■ Input records:
......
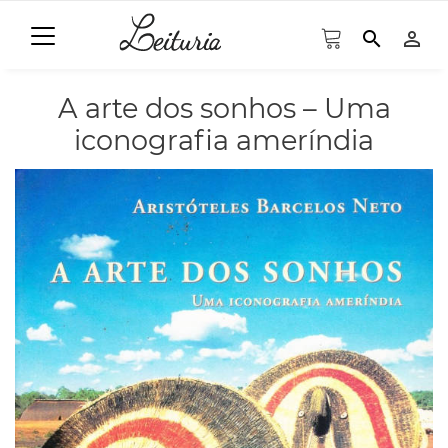
search
person_outline
A arte dos sonhos – Uma
iconografia ameríndia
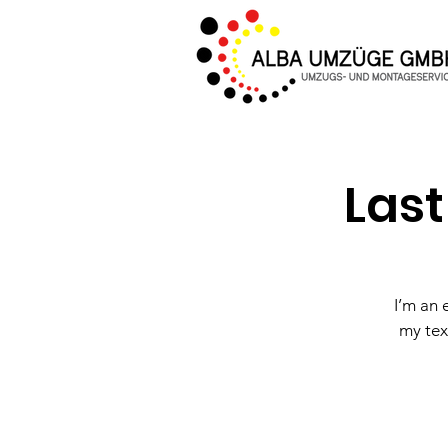
Las
I’m an 
my tex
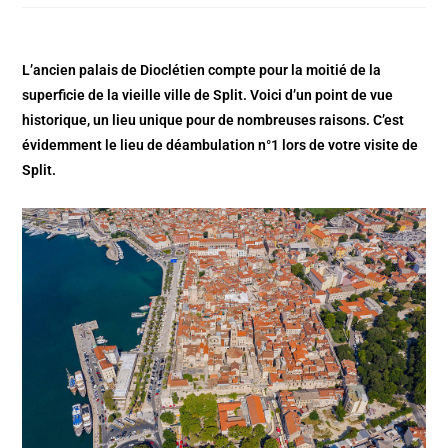
L’ancien palais de Dioclétien compte pour la moitié de la
superficie de la vieille ville de Split. Voici d’un point de vue
historique, un lieu unique pour de nombreuses raisons. C’est
évidemment le lieu de déambulation n°1 lors de votre visite de
Split.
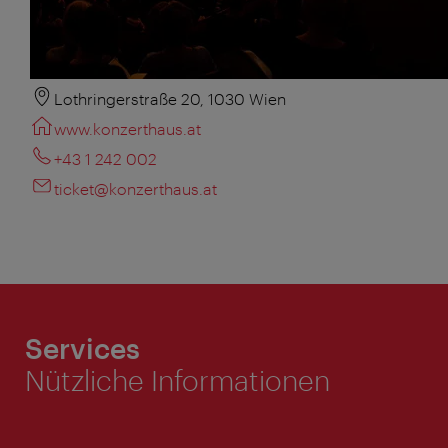
Lothringerstraße 20, 1030 Wien
www.konzerthaus.at
+43 1 242 002
ticket@konzerthaus.at
Services
Nützliche Informationen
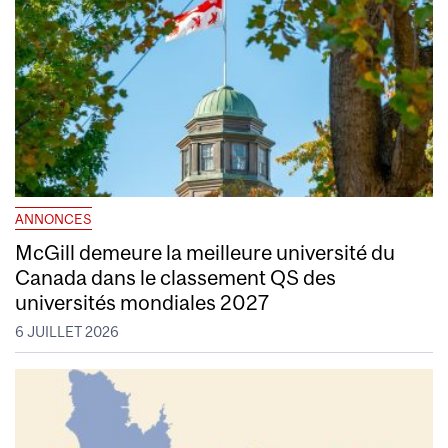
ANNONCES
McGill demeure la meilleure université du
Canada dans le classement QS des
universités mondiales 2027
6 JUILLET 2026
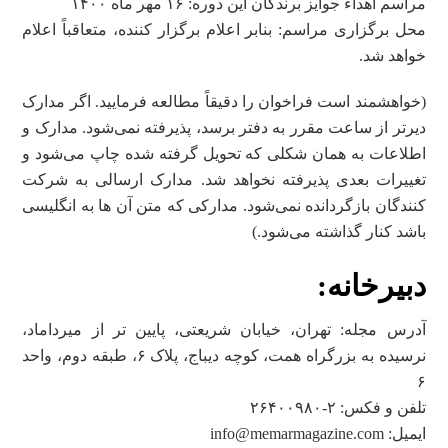
مراسم اهداء جوایز برندگان این دوره: ۱۶ مهر ماه ۱۴۰۰
محل برگزاری مراسم: بنابر اعلام برگزار کننده، متعاقباً اعلام
خواهد شد.
(خواهشمند است فراخوان را دقیقاً مطالعه فرمایید. اگر مدارک
دیرتر از ساعت مقرر به دفتر برسد،‌ پذیرفته نمی‌شود. مدارک و
اطلاعات به همان شکلی که تحویل گرفته شده چاپ ‌می‌‌شود و
تغییرات بعدی پذیرفته نخواهد شد. مدارک ارسالی به شرکت‌
کنندگان بازگردانده نمی‌شود. مدارکی که متن آن ها به انگلیسی
باشد کنار گذاشته می‌شود.)
دبیرخانه:
آدرس مجله: تهران، خیابان شریعتی، پایین تر از میرداماد،
نرسیده به بزرگراه همت، کوچه دیباج، پلاک ۶، طبقه دوم، واحد
۶
تلفن‌ و فکس:‌ ۲-۲۶۴۰۰۹۸۰
ایمیل: info@memarmagazine.com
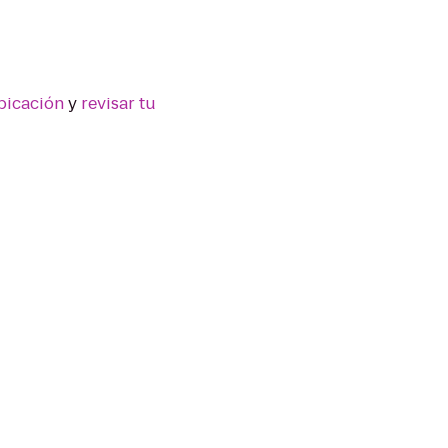
bicación
y
revisar tu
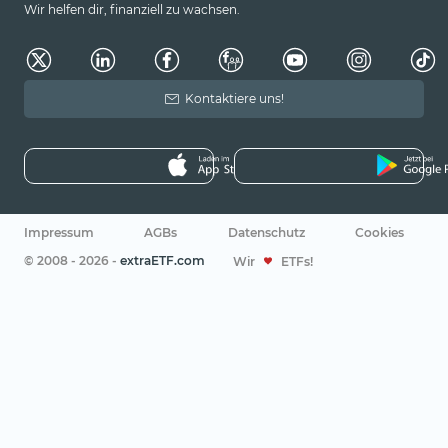
Wir helfen dir, finanziell zu wachsen.
Kontaktiere uns!
Impressum
AGBs
Datenschutz
Cookies
© 2008 - 2026 -
extraETF.com
Wir
ETFs!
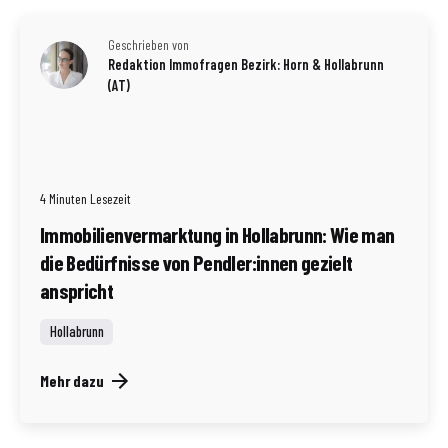
Geschrieben von
Redaktion Immofragen Bezirk: Horn & Hollabrunn
(AT)
4 Minuten Lesezeit
Immobilienvermarktung in Hollabrunn: Wie man
die Bedürfnisse von Pendler:innen gezielt
anspricht
Hollabrunn
Mehr dazu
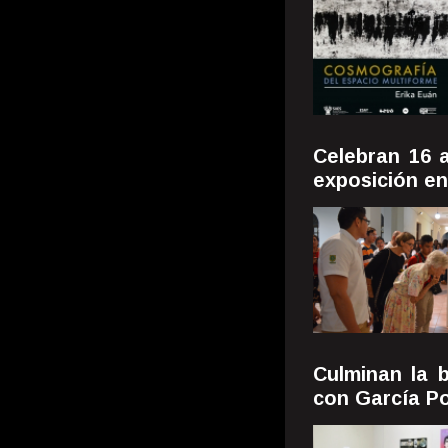
Celebran 16 
exposición e
Culminan la b
con García P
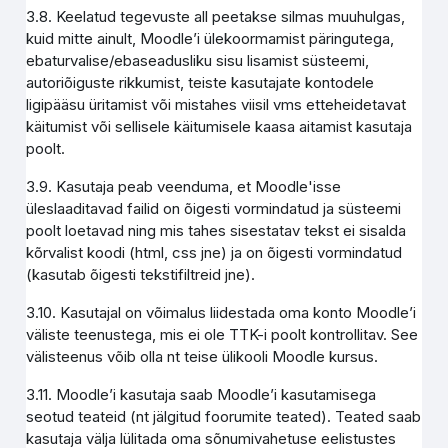
3.8. Keelatud tegevuste all peetakse silmas muuhulgas,
kuid mitte ainult, Moodle’i ülekoormamist päringutega,
ebaturvalise/ebaseadusliku sisu lisamist süsteemi,
autoriõiguste rikkumist, teiste kasutajate kontodele
ligipääsu üritamist või mistahes viisil vms etteheidetavat
käitumist või sellisele käitumisele kaasa aitamist kasutaja
poolt.
3.9. Kasutaja peab veenduma, et Moodle'isse
üleslaaditavad failid on õigesti vormindatud ja süsteemi
poolt loetavad ning mis tahes sisestatav tekst ei sisalda
kõrvalist koodi (html, css jne) ja on õigesti vormindatud
(kasutab õigesti tekstifiltreid jne).
3.10. Kasutajal on võimalus liidestada oma konto Moodle’i
väliste teenustega, mis ei ole TTK-i poolt kontrollitav. See
välisteenus võib olla nt teise ülikooli Moodle kursus.
3.11. Moodle’i kasutaja saab Moodle’i kasutamisega
seotud teateid (nt jälgitud foorumite teated). Teated saab
kasutaja välja lülitada oma sõnumivahetuse eelistustes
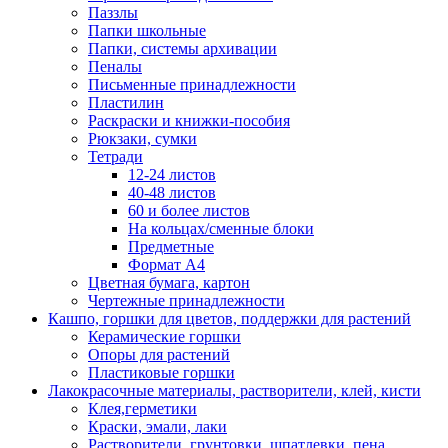
Паззлы
Папки школьные
Папки, системы архивации
Пеналы
Письменные принадлежности
Пластилин
Раскраски и книжки-пособия
Рюкзаки, сумки
Тетради
12-24 листов
40-48 листов
60 и более листов
На кольцах/сменные блоки
Предметные
Формат А4
Цветная бумага, картон
Чертежные принадлежности
Кашпо, горшки для цветов, поддержки для растений
Керамические горшки
Опоры для растений
Пластиковые горшки
Лакокрасочные материалы, растворители, клей, кисти
Клея,герметики
Краски, эмали, лаки
Растворители, грунтовки, шпатлевки, пена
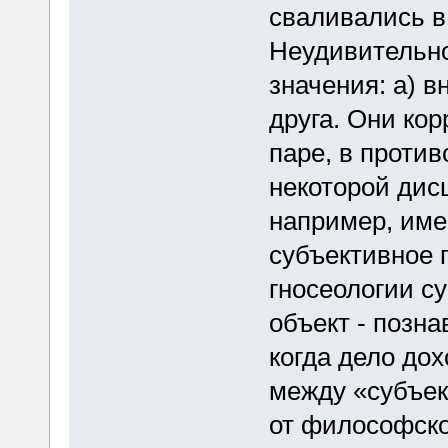
сваливались в
Неудивительно.
значения: а) вн
друга. Они ко
паре, в против
некоторой дис
например, име
субъективное 
гносеологии су
объект - позна
когда дело дох
между «субъек
от философской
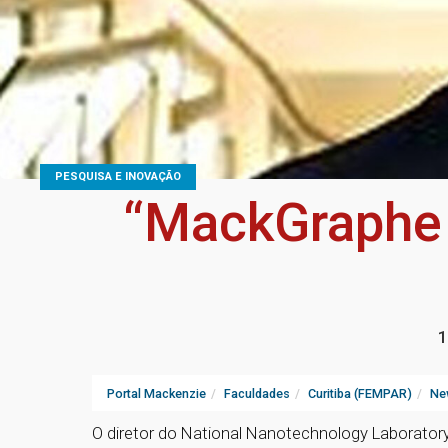
PESQUISA E INOVAÇÃO
“MackGraphe 
1
Portal Mackenzie
Faculdades
Curitiba (FEMPAR)
Ne
O diretor do National Nanotechnology Laboratory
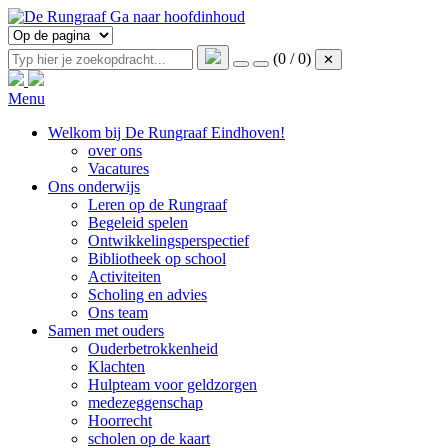
Ga naar hoofdinhoud
(0 / 0)
✕
Menu
Welkom bij De Rungraaf Eindhoven!
over ons
Vacatures
Ons onderwijs
Leren op de Rungraaf
Begeleid spelen
Ontwikkelingsperspectief
Bibliotheek op school
Activiteiten
Scholing en advies
Ons team
Samen met ouders
Ouderbetrokkenheid
Klachten
Hulpteam voor geldzorgen
medezeggenschap
Hoorrecht
scholen op de kaart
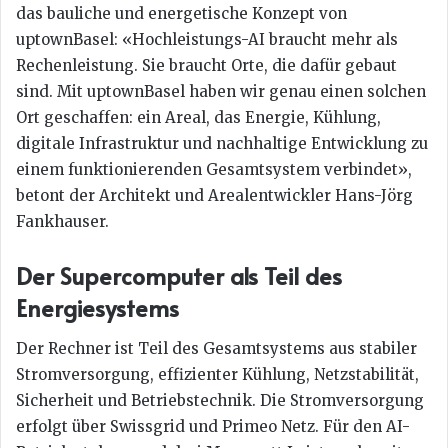
das bauliche und energetische Konzept von
uptownBasel: «Hochleistungs-AI braucht mehr als
Rechenleistung. Sie braucht Orte, die dafür gebaut
sind. Mit uptownBasel haben wir genau einen solchen
Ort geschaffen: ein Areal, das Energie, Kühlung,
digitale Infrastruktur und nachhaltige Entwicklung zu
einem funktionierenden Gesamtsystem verbindet»,
betont der Architekt und Arealentwickler Hans-Jörg
Fankhauser.
Der Supercomputer als Teil des
Energiesystems
Der Rechner ist Teil des Gesamtsystems aus stabiler
Stromversorgung, effizienter Kühlung, Netzstabilität,
Sicherheit und Betriebstechnik. Die Stromversorgung
erfolgt über Swissgrid und Primeo Netz. Für den AI-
......
■ Exercise aim:
Which lines in the data hold the string "poolt"? Copy each of them.

■ Response:
poolt.
poolt loetavad ning mis tahes sisestatav tekst ei sisalda
väliste teenustega, mis ei ole TTK-i poolt kontrollitav. See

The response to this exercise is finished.